The most accurate color mode by our testing of the E-M5 was the portrait mode, which is fairly typical of cameras of this type. Portrait mode produced accurate skin tones, keeping trouble areas like yellow in line. It still pushed purples and blues though, which should help cheeks appear more rosy and eyes to pop a bit more. In that mode we saw a minimum color error of 2.9, with the other modes producing errors slightly over 3. One thing to note is all the color modes featured a slight bump in saturation above the ideal, with portrait showing a saturation level of 108%.
NOTE: Because of the way computer monitors reproduce colors, the images above do not exactly match the originals found on the chart or in the captured images. The chart should be used to judge the relative color shift, not the absolute captured colors.
Color Modes
The Olympus OM-D E-M5 offers a small selection of color modes, though the camera allows for a great deal of customization within these modes.
White Balance
We found the Olympus OM-D E-M5 featured acceptable white balance results in both auto and custom. It struggled under tungsten lighting conditions, though not to the degree we typically see in most cameras. When you take the time to gather a custom white balance measurement, the improvement is dramatic. Still, in daylight conditions, leaving it on auto white balance produced a similar result.

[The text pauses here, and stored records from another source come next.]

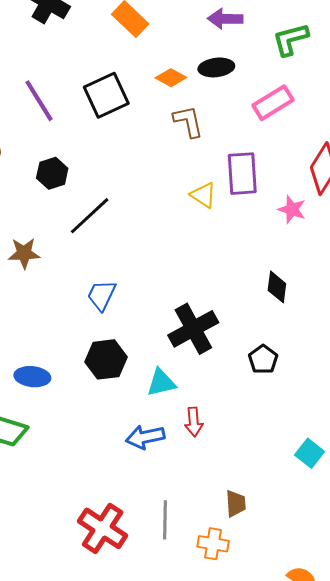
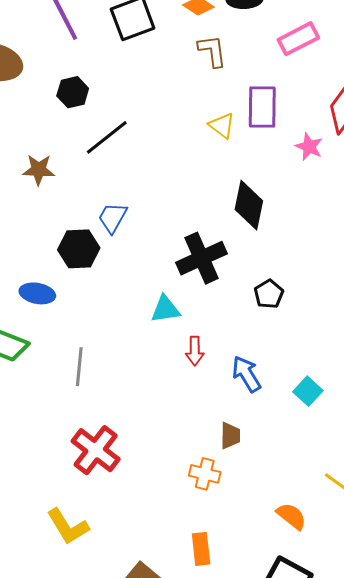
black diamond: (277, 287) -> (249, 205), moved, size x1.5
black hexagon: (106, 359) -> (79, 249), moved
blue arrow: (145, 437) -> (246, 374), moved, turned 66
gray line: (165, 520) -> (79, 367), moved

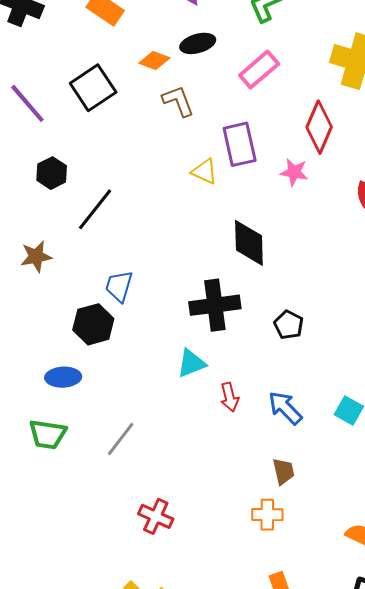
black cross: (201, 258) -> (215, 305), turned 30
gray line: (79, 367) -> (121, 439), turned 45
red cross: (96, 450) -> (156, 516), size x0.7

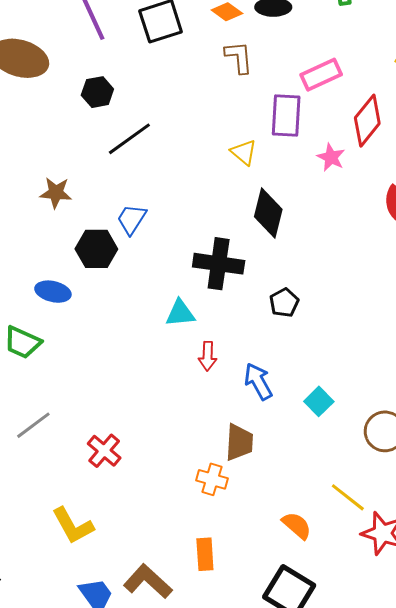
pink rectangle: (259, 70) -> (321, 75), moved
yellow triangle: (204, 172) -> (244, 152), moved
brown star: (36, 256) -> (56, 193), moved
gray line: (121, 439) -> (33, 425), moved
brown trapezoid: (283, 471) -> (239, 442), size x1.4

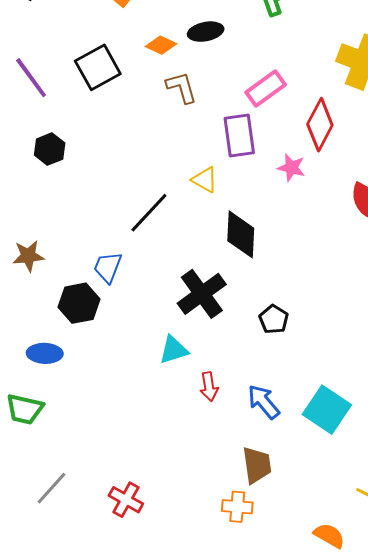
black line: (129, 139) -> (149, 213), moved
black cross: (219, 264) -> (202, 294), turned -33
cyan square: (319, 401) -> (327, 410), size x1.6

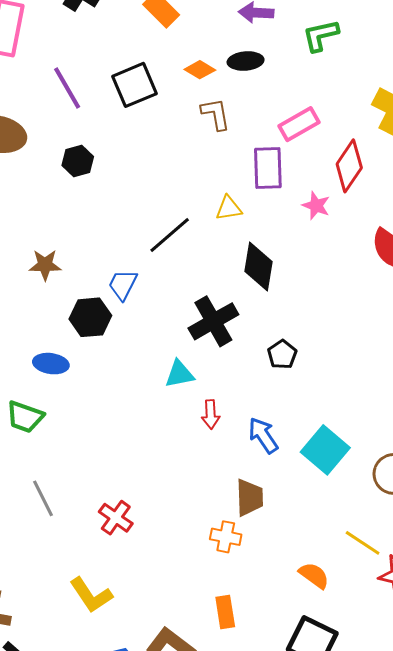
yellow triangle: (205, 180) -> (229, 208), turned -44
gray line: (51, 488) -> (43, 498), turned -75

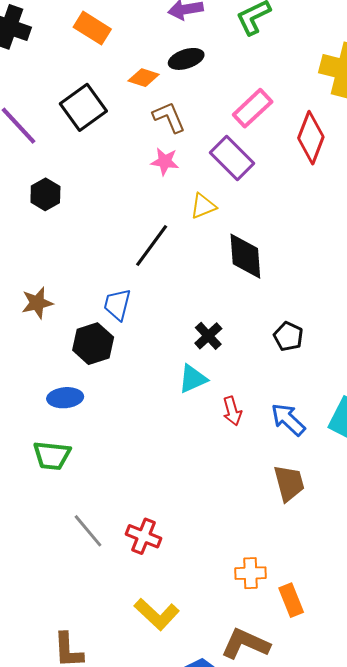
purple rectangle: (268, 168) -> (232, 158), turned -30
pink star: (316, 206) -> (165, 161), moved
black cross: (213, 321) -> (208, 336), moved, size x0.6
red cross: (116, 518) -> (143, 536), moved
orange cross: (226, 537) -> (250, 573), moved

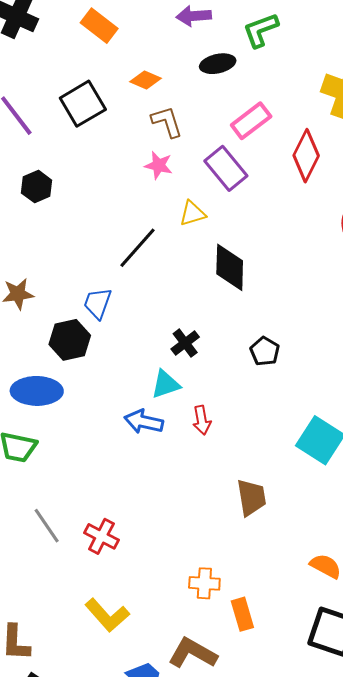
black ellipse: (186, 59) -> (218, 64), moved
blue ellipse: (65, 398) -> (37, 391), size x1.4
blue arrow: (288, 419) -> (144, 422), moved, turned -36

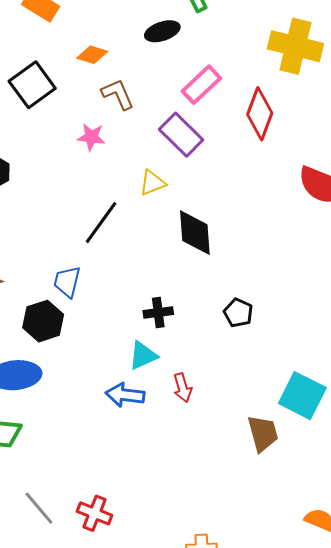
pink star: (159, 165) -> (91, 137), moved
black cross: (185, 343) -> (158, 313), turned 36
brown trapezoid: (251, 497) -> (263, 433), moved

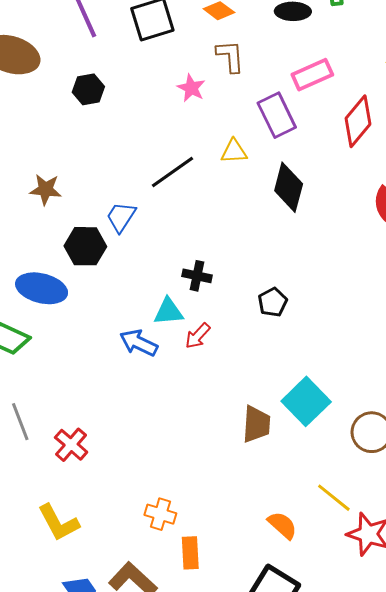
black diamond: (195, 233) -> (289, 187), moved
red arrow: (183, 388) -> (198, 336), moved, turned 40

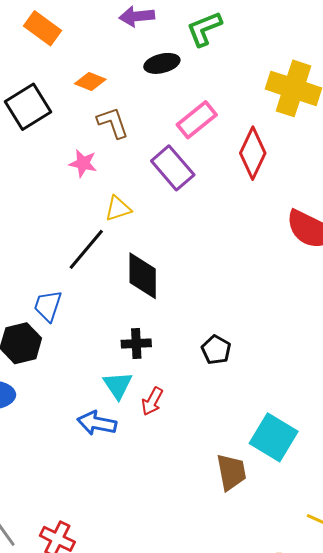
yellow triangle: (234, 151) -> (118, 209), moved
black diamond: (289, 187) -> (143, 276), moved
cyan triangle: (168, 311) -> (118, 385), turned -44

Automatic White Balance ()
In our white balance test the Olympus E-M5 produced better than normal results under tungsten lighting, but produced slightly cooler results than is typical with fluorescent and daylight tests. In tungsten lighting we saw an error of approximately 1800-2000 kelvin, with that error hovering around 93 kelvin in fluorescent and 120 kelvin in daylight.
Custom White Balance ()
When taking the time to do a custom white balance, we saw the color temperature error stay between 100-300 kelvin, with the worst errors still under tungsten lighting. The camera struggled under white fluorescent as well, surprisingly, with an error of around 230 kelvin. Under daylight conditions the camera did much better, with custom white balance off by just 180 kelvin. Still, the difference between custom and auto is a little unsettling, and we'd recommend relying on auto white balance except under extremely warm or cool lighting.
White Balance Options
The E-M5 includes the typical group of white balance presets, with options for auto, custom (two user-savable levels), and direct kelvin entry. The presets cover a range of lighting conditions, including sunny, shadow, cloudy, incandescent, fluorescent, underwater, and flash. You can also assign the function button to work as a one-touch white balance, taking color temperature readings from the center of the frame whenever needed.